| WHAT TO DO |
Please copy each line of the records below that holds the word "files".

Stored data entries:
--- START ---

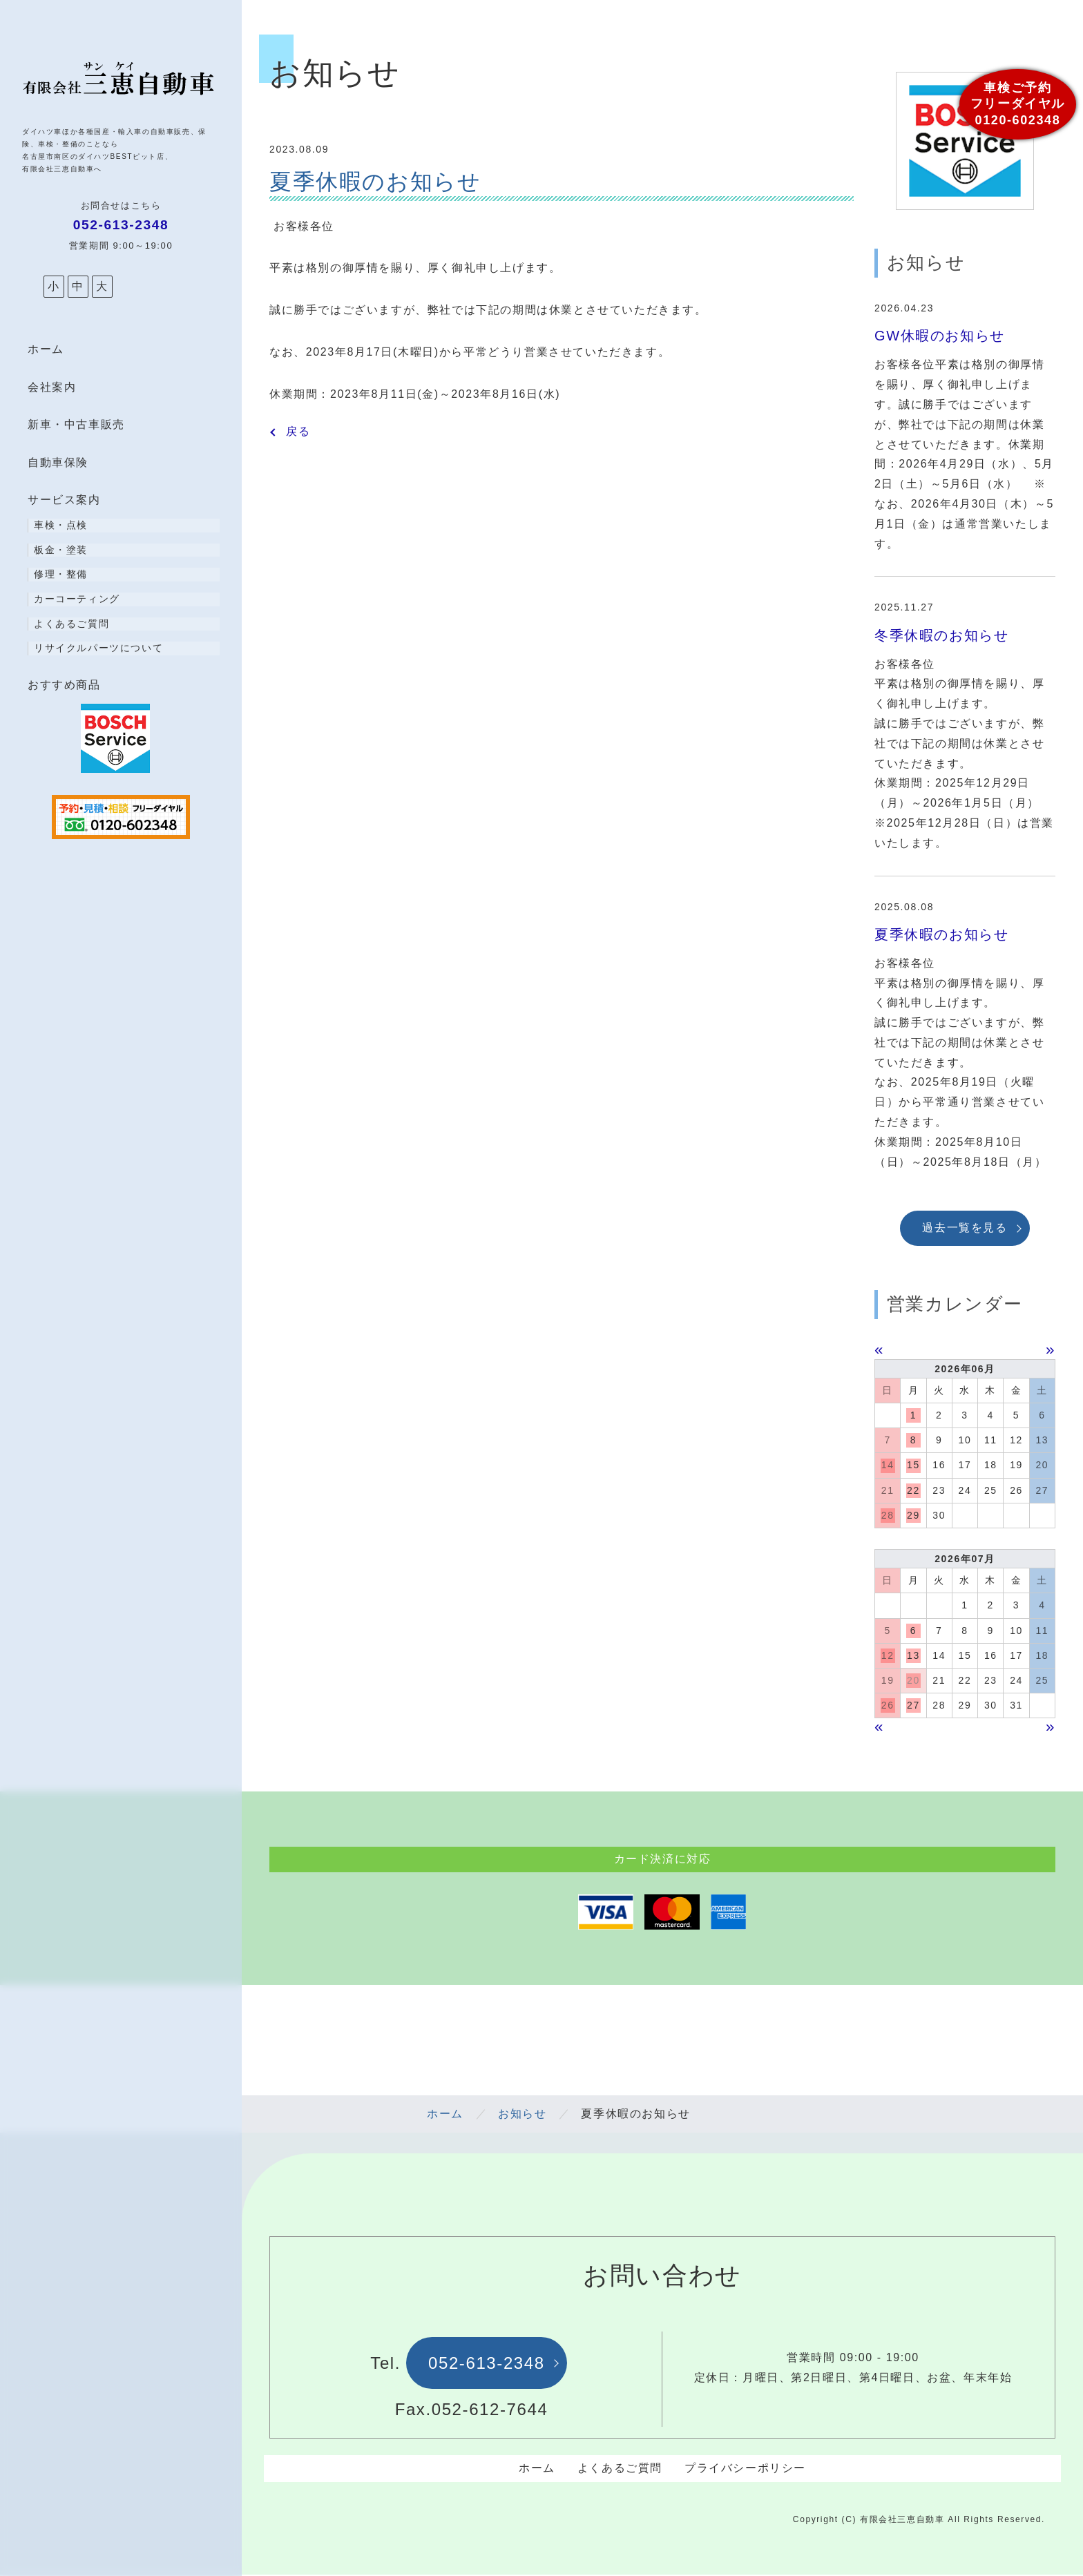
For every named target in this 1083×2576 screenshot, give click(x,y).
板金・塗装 (61, 549)
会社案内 (52, 387)
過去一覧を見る (964, 1227)
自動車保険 (58, 462)
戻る (298, 431)
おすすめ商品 (64, 685)
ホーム (46, 349)
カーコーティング (77, 598)
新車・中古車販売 (76, 424)
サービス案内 (64, 500)
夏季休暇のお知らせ (941, 934)
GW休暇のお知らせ (939, 335)
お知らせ (522, 2115)
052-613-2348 (486, 2364)
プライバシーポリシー (745, 2469)
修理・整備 (61, 573)
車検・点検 (61, 524)
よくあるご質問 (71, 623)
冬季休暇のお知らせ (941, 635)
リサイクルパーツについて (98, 647)
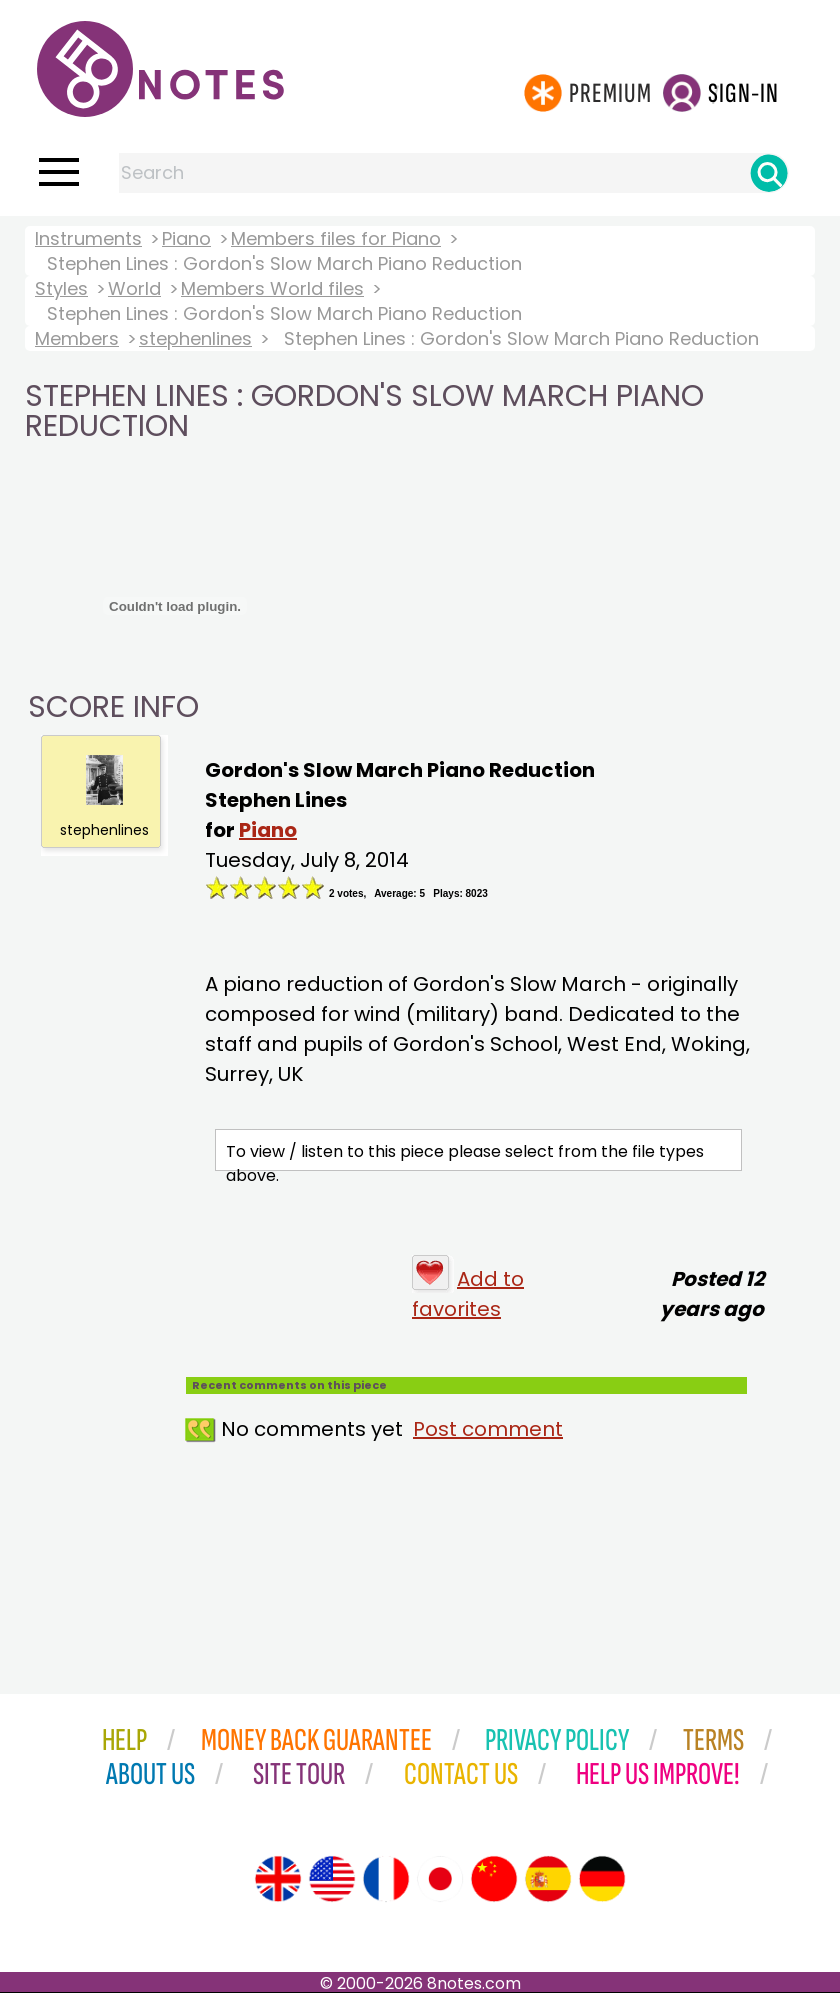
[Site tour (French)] (386, 1879)
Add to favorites (468, 1294)
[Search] (769, 173)
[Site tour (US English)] (332, 1879)
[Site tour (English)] (278, 1879)
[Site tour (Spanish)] (548, 1879)
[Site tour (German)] (602, 1879)
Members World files (272, 288)
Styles (61, 288)
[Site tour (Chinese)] (494, 1879)
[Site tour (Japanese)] (440, 1879)
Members (77, 338)
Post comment (488, 1429)
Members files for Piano (336, 238)
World (134, 288)
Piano (186, 238)
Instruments (88, 238)
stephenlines (195, 338)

--- END ---

| COMPLETED EXERCISE |
Members World files (272, 288)
Members files for Piano (336, 238)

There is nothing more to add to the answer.